There is recent research, for example, from Vitacore Systems that says most SMBs just don’t get cloud computing and that they’re not really sure what the advantages of it are. This, no doubt, is a problem for providers because, according to Parallels, the value of the cloud market in the SMB space is close to US$ 21 billion.

However, Microsoft’s new study seems to indicate that many of the concerns have been put to bed by now and those assurances -- and products -- around cloud security seem to be taking hold. Of course there are also the financial considerations, which are just about certain to act as the main driver.

Another report this week from Spiceworks (news, site) appears to confirm the Microsoft findings and shows that nearly one in three SMBs use cloud services, with cloud usage among SMBs expected to rise to 42%.

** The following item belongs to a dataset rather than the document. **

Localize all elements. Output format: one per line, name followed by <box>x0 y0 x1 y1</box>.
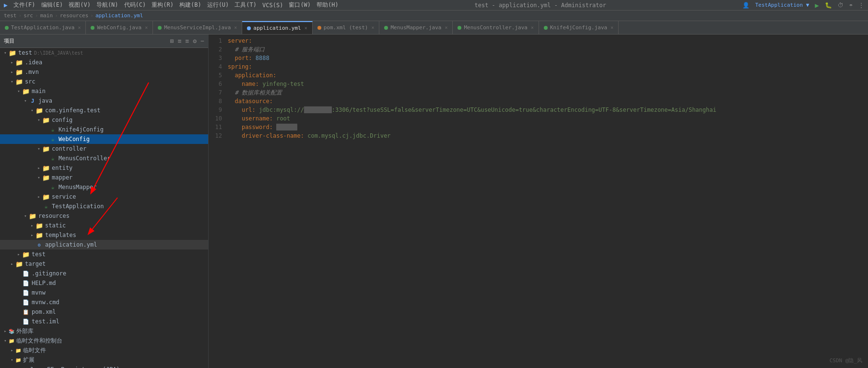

In addition, almost one in three SMBs plan to change the way data is stored, moving more data to the cloud, with many planning to reduce their use of local system hard drives and direct-attached storage.

SMB Cloud Adoption

So is there a fundamental change in the way SMBs are going about their cloud business? Microsoft’s SMB Cloud Adoption Study 2011 seems to suggest a gradual, rather than abrupt, change over a period of three years.

The research found that 39% of SMBs expect to be paying for at least one cloud service within three years up from the current level of 29%.

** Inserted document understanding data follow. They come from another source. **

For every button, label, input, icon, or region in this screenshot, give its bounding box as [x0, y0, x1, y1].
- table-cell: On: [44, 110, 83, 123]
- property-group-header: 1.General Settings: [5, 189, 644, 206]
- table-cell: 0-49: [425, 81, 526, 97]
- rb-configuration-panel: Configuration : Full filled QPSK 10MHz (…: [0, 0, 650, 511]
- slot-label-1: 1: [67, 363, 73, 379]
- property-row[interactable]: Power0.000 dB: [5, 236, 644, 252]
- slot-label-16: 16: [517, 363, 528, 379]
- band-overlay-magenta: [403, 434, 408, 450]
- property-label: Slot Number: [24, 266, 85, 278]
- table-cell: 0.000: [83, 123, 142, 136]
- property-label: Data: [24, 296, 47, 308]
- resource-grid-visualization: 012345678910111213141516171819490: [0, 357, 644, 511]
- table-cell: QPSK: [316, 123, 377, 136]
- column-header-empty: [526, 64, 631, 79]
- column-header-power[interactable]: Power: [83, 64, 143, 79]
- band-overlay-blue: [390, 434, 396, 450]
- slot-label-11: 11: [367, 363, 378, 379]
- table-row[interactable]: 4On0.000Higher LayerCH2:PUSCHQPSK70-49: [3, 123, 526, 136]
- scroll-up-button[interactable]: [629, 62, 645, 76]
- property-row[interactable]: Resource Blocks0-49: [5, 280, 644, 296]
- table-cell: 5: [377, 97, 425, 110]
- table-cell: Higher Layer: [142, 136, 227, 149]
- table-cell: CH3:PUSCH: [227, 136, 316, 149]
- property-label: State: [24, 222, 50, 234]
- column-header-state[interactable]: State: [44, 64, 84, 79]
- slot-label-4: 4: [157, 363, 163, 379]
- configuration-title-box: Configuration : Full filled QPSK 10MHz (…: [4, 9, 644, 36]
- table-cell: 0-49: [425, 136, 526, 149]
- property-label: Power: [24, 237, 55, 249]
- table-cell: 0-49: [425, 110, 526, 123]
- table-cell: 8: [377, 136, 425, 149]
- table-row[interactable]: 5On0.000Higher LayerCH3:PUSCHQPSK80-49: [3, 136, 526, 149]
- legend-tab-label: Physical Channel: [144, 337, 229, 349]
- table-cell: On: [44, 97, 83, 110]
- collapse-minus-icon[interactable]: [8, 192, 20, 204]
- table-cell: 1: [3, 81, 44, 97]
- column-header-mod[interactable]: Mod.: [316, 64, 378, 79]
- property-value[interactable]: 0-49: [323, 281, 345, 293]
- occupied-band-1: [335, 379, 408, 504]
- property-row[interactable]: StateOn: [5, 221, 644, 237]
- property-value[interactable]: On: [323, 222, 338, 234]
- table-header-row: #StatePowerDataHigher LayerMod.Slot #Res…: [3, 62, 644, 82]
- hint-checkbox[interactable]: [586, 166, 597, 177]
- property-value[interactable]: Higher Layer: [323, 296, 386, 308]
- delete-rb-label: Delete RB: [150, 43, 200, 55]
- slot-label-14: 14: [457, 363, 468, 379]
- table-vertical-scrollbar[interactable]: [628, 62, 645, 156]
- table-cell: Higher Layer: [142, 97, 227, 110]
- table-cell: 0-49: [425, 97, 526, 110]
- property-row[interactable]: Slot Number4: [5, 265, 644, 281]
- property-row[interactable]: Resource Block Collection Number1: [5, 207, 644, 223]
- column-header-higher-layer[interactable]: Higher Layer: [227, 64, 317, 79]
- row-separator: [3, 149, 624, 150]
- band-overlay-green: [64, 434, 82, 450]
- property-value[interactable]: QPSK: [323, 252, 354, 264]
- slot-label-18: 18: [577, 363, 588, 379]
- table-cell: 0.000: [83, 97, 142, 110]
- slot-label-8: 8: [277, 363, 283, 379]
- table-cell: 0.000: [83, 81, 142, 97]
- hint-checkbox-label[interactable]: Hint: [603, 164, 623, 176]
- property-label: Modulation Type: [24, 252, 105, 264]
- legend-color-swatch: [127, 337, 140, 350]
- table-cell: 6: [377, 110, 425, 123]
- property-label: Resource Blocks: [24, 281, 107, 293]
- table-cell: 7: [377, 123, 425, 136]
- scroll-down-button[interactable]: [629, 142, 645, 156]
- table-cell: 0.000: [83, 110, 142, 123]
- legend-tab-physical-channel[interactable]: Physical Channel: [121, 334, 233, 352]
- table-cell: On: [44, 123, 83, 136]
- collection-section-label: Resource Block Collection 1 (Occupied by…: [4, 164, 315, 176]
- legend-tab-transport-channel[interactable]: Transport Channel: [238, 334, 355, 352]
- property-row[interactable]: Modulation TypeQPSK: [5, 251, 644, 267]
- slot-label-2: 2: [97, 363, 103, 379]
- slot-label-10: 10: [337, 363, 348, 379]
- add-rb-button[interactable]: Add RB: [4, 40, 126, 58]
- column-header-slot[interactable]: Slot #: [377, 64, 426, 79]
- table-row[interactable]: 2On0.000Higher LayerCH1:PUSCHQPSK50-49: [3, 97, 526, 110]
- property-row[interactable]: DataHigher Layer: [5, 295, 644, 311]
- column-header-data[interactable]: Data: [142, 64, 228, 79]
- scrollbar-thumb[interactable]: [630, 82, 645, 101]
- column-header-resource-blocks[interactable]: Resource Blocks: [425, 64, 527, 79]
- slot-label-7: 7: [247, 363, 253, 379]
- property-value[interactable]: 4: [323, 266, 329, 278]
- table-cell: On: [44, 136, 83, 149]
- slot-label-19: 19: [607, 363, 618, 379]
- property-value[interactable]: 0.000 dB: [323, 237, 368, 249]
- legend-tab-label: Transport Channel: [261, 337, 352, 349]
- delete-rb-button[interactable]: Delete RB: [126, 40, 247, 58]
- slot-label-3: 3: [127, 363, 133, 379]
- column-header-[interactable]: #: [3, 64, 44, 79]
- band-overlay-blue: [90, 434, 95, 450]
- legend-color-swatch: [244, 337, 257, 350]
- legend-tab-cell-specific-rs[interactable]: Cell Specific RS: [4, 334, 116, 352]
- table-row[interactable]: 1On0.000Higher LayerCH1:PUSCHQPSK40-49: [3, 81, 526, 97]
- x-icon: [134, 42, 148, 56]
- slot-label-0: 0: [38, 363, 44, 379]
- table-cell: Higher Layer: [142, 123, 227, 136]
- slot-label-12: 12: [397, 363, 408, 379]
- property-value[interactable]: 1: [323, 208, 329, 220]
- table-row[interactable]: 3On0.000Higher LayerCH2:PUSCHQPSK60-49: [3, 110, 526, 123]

According to Microsoft, this means that, over that period, there will be considerable opportunity for hosting service providers to build their business, especially around the areas of collaboration, data storage, data backup and business class email.

Other findings of the report include:

  • Those SMBs that will be paying for cloud services will pay for 3.3 services within three years as opposed to current levels of fewer than two services.
  • In addition to this, larger SMBs -- those with between 51 to 250 employees -- will pay for even more than that, with 56% paying for 3.7 services.

Cloud adoption will be gradual, and SMBs will continue to operate in a hybrid model with an increasing blend between off-premises and traditional on-premises infrastructure, for the foreseeable future,” said Marco Limena, vice president, Business Channels, Worldwide Communications Sector at Microsoft.


Another trend identified in the report is the role VARs and Systems Integrators (SIs) will play. Andy Burton, CEO, Fasthosts Internet, envisions a situation where VARs and SIs will be able to combine their respective abilities with hosting providers.

As SMBs continue to transition to cloud services, hosting service providers, VARs and SIs will have a major role to play as advisors and providers of IT services in hybrid environments . . .Hosting providers have expertise in selling cloud services while VARs and SIs have experience selling to SMBs," Burton says.

Growth, Profitability

Additionally, the spread of services being sought will be across SMBs that are looking to expand, as well as those that plan to remain the same size, but remain profitable.

Those that are looking to expand are looking for scalable environments that won’t cost a fortune and that can be expanded --  or even retracted -- according to need.

Those that wish to remain the same size will be looking for services with predictable costs that are more cost-effective, and provide efficiency at the same time.

In both scenarios, cloud services will be able to provide tailored services that will keep everyone happy. The research covered 3,258 SMBs with up to 250 employees across 16 countries in the US, Europe, and Asia. More on this as details are released.